Work task :: What you return must be the lines of the data that hold the word "crypto".

━━━ Data under study

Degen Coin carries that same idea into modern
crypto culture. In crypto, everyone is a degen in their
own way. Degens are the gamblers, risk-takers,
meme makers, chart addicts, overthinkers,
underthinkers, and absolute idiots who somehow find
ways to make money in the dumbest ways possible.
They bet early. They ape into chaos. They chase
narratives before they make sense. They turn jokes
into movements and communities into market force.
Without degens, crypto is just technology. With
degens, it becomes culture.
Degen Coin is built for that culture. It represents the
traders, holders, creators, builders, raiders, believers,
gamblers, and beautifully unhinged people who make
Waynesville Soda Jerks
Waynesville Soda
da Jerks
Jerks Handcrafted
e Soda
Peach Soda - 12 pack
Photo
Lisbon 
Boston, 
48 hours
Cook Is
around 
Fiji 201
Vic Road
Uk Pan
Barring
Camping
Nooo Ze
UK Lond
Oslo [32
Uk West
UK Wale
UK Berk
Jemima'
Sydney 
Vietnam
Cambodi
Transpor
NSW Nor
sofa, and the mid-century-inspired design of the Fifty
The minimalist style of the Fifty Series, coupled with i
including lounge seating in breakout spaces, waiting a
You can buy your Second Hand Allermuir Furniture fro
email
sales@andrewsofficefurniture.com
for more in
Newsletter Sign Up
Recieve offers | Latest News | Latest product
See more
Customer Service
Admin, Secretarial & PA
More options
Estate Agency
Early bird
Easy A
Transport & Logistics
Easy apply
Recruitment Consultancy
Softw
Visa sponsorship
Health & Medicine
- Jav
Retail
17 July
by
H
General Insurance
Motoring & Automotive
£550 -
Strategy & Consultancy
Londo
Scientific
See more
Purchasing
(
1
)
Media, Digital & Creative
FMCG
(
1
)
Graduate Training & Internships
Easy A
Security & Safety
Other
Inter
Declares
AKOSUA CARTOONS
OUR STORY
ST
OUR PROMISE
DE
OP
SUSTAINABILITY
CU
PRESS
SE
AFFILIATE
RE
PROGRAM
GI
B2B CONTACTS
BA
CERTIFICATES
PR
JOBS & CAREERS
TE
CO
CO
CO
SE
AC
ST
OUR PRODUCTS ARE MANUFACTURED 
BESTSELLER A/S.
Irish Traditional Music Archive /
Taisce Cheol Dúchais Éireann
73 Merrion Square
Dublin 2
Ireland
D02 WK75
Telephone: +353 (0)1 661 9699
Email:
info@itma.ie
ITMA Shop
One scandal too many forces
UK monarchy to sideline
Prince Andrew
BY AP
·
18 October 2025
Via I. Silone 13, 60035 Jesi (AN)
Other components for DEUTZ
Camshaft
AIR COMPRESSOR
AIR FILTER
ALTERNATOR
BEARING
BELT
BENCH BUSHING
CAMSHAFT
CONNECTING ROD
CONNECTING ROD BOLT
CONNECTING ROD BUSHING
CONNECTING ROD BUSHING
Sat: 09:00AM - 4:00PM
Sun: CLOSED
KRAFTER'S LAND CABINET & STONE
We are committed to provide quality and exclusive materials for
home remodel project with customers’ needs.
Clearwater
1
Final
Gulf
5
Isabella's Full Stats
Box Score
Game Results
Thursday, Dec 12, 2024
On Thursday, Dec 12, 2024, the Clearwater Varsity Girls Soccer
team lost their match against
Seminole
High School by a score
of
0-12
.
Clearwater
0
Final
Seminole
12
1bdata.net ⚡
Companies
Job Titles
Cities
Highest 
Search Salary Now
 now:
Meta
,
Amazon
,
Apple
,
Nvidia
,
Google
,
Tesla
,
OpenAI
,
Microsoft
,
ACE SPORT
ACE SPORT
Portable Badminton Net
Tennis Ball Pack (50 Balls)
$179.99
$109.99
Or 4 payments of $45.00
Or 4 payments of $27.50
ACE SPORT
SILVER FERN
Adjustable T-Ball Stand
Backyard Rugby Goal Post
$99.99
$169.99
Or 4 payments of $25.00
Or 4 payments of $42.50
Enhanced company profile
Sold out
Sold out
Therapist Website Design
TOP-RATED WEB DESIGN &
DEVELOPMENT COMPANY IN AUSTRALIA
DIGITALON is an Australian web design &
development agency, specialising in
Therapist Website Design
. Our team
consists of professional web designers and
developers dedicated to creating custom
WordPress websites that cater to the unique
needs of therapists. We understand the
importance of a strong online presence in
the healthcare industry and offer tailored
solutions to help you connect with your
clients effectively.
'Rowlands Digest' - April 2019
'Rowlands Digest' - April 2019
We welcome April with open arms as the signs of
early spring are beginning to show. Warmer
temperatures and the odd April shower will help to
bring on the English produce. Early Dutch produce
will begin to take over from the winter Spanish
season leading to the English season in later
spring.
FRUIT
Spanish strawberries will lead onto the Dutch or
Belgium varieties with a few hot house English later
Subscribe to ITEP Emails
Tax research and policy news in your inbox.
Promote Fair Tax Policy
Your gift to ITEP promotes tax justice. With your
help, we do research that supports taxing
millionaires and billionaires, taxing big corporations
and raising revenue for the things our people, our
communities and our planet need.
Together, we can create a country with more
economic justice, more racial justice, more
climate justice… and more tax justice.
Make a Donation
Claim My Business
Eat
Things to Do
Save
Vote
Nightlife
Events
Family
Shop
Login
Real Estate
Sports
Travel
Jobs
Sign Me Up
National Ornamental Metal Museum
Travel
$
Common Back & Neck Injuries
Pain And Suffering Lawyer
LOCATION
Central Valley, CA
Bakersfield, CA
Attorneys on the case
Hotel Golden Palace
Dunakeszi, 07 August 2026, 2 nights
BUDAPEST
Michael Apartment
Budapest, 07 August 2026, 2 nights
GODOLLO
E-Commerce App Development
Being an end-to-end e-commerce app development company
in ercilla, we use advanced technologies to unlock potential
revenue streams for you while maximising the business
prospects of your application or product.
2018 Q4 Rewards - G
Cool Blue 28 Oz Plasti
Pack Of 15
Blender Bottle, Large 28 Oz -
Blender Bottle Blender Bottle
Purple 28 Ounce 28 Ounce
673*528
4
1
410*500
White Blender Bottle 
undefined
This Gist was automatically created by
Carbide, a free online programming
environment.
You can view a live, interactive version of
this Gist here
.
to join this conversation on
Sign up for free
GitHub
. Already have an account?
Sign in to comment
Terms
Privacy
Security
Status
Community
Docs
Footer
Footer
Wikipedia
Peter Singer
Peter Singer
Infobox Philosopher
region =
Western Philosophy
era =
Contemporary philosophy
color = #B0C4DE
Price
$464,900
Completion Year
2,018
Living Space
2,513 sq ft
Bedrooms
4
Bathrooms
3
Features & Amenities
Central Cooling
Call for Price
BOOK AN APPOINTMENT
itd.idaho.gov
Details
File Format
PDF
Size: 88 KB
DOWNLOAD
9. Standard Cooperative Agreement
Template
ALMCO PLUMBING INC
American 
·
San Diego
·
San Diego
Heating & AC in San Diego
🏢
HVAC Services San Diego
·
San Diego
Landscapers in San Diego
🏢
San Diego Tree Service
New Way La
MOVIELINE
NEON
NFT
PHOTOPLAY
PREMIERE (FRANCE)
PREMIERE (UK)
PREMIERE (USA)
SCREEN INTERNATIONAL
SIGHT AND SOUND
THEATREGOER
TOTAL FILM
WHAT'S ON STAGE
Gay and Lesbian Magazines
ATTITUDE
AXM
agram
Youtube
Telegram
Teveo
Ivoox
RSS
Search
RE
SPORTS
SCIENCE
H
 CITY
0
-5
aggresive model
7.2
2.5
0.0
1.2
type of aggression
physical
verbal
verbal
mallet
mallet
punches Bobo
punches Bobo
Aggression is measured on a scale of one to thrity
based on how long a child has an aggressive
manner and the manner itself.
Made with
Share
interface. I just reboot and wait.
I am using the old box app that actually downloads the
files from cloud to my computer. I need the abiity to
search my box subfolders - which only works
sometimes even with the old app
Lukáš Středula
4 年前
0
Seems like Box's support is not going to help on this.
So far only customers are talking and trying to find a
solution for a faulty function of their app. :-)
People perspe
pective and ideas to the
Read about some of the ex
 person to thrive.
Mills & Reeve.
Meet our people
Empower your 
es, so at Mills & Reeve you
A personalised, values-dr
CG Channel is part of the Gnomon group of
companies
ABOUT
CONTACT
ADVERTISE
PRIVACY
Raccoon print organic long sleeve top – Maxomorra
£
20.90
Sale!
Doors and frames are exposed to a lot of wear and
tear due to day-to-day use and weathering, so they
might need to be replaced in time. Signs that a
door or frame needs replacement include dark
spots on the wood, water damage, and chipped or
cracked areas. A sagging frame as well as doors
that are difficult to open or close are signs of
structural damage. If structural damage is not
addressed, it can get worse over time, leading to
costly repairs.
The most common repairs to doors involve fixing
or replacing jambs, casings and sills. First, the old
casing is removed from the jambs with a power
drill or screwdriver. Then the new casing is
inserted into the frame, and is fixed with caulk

━━━━━━

Exercise answer ::
crypto culture. In crypto, everyone is a degen in their
Without degens, crypto is just technology. With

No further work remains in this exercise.